• [Material provided]
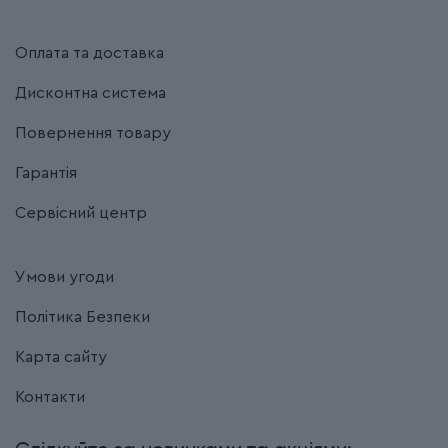
Оплата та доставка
Дисконтна система
Повернення товару
Гарантія
Сервісний центр
Умови угоди
Політика Безпеки
Карта сайту
Контакти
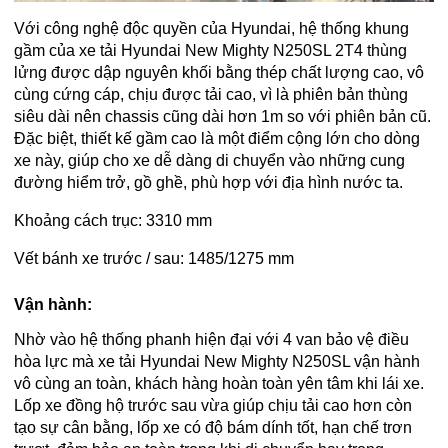
Với công nghệ độc quyền của Hyundai, hệ thống khung
gầm của xe tải Hyundai New Mighty N250SL 2T4 thùng
lửng được dập nguyên khối bằng thép chất lượng cao, vô
cùng cứng cáp, chịu được tải cao, vì là phiên bản thùng
siêu dài nên chassis cũng dài hơn 1m so với phiên bản cũ.
Đặc biệt, thiết kế gầm cao là một điểm cộng lớn cho dòng
xe này, giúp cho xe dễ dàng di chuyển vào những cung
đường hiểm trở, gồ ghề, phù hợp với địa hình nước ta.
Khoảng cách trục: 3310 mm
Vết bánh xe trước / sau: 1485/1275 mm
Vận hành:
Nhờ vào hệ thống phanh hiện đại với 4 van bảo vệ điều
hòa lực mà xe tải Hyundai New Mighty N250SL vận hành
vô cùng an toàn, khách hàng hoàn toàn yên tâm khi lái xe.
Lốp xe đồng hộ trước sau vừa giúp chịu tải cao hơn còn
tạo sự cân bằng, lốp xe có độ bám dính tốt, hạn chế trơn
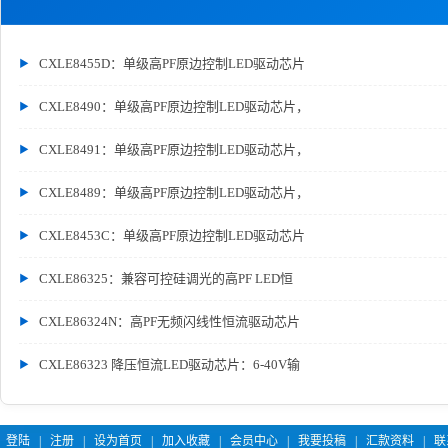
CXLE8455D：单级高PF原边控制LED驱动芯片
CXLE8490：单级高PF原边控制LED驱动芯片，
CXLE8491：单级高PF原边控制LED驱动芯片，
CXLE8489：单级高PF原边控制LED驱动芯片，
CXLE8453C：单级高PF原边控制LED驱动芯片
CXLE86325：兼容可控硅调光的高PF LED恒
CXLE86324N：高PF无频闪线性恒流驱动芯片
CXLE86323 降压恒流LED驱动芯片：6-40V输
登陆
|
注册
|
设为首页
|
加入收藏
|
会员中心
|
我要投稿
|
汇款资料
|
联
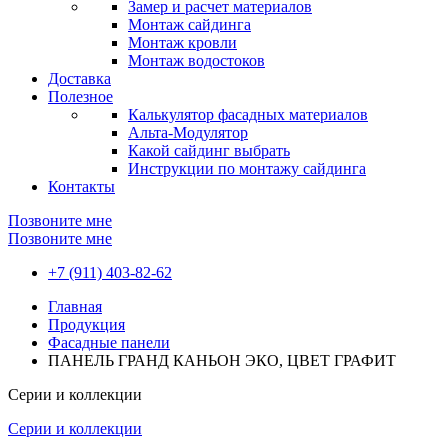
Замер и расчет материалов
Монтаж сайдинга
Монтаж кровли
Монтаж водостоков
Доставка
Полезное
Калькулятор фасадных материалов
Альта-Модулятор
Какой сайдинг выбрать
Инструкции по монтажу сайдинга
Контакты
Позвоните мне
Позвоните мне
+7 (911) 403-82-62
Главная
Продукция
Фасадные панели
ПАНЕЛЬ ГРАНД КАНЬОН ЭКО, ЦВЕТ ГРАФИТ
Серии и коллекции
Серии и коллекции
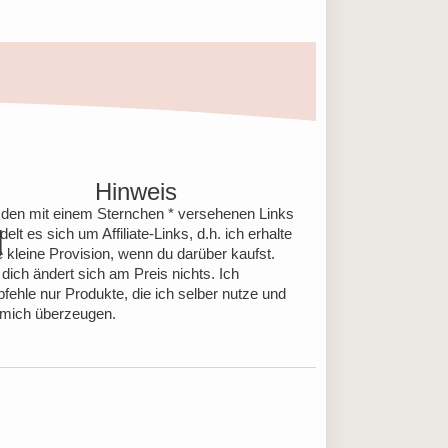
Hinweis
 den mit einem Sternchen * versehenen Links
delt es sich um Affiliate-Links, d.h. ich erhalte
e kleine Provision, wenn du darüber kaufst.
 dich ändert sich am Preis nichts. Ich
fehle nur Produkte, die ich selber nutze und
 mich überzeugen.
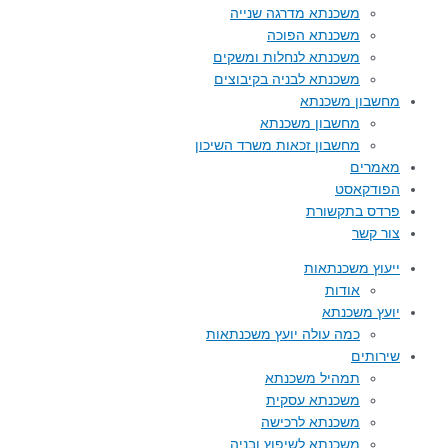
משכנתא מדרגה שנייה
משכנתא הפוכה
משכנתא לנחלות ומשקים
משכנתא לבניה בקיבוצים
מחשבון משכנתא
מחשבון משכנתא
מחשבון זכאות משרד השיכון
מאמרים
הפודקאסט
פרדס בתקשורת
צור קשר
ייעוץ משכנתאות
אודות
יועץ משכנתא
כמה עולה יועץ משכנתאות
שירותים
תמהיל משכנתא
משכנתא עסקית
משכנתא לרכישה
משכנתא לשיפוץ ובניה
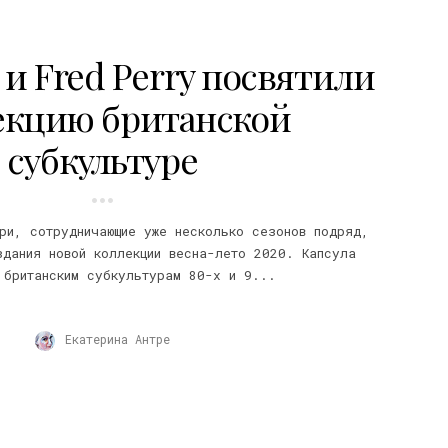
 и Fred Perry посвятили
екцию британской
субкультуре
ри, сотрудничающие уже несколько сезонов подряд,
здания новой коллекции весна-лето 2020. Капсула
 британским субкультурам 80-х и 9...
Екатерина Антре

• [Exercise brief] Nothing but the lines from the top of the data above through the line containing "hòa lực mà xe" should be output, exactly as written and without the pictures.

• [Result of this exercise]
Оплата та доставка
Дисконтна система
Повернення товару
Гарантія
Сервісний центр
Умови угоди
Політика Безпеки
Карта сайту
Контакти
Với công nghệ độc quyền của Hyundai, hệ thống khung
gầm của xe tải Hyundai New Mighty N250SL 2T4 thùng
lửng được dập nguyên khối bằng thép chất lượng cao, vô
cùng cứng cáp, chịu được tải cao, vì là phiên bản thùng
siêu dài nên chassis cũng dài hơn 1m so với phiên bản cũ.
Đặc biệt, thiết kế gầm cao là một điểm cộng lớn cho dòng
xe này, giúp cho xe dễ dàng di chuyển vào những cung
đường hiểm trở, gồ ghề, phù hợp với địa hình nước ta.
Khoảng cách trục: 3310 mm
Vết bánh xe trước / sau: 1485/1275 mm
Vận hành:
Nhờ vào hệ thống phanh hiện đại với 4 van bảo vệ điều
hòa lực mà xe tải Hyundai New Mighty N250SL vận hành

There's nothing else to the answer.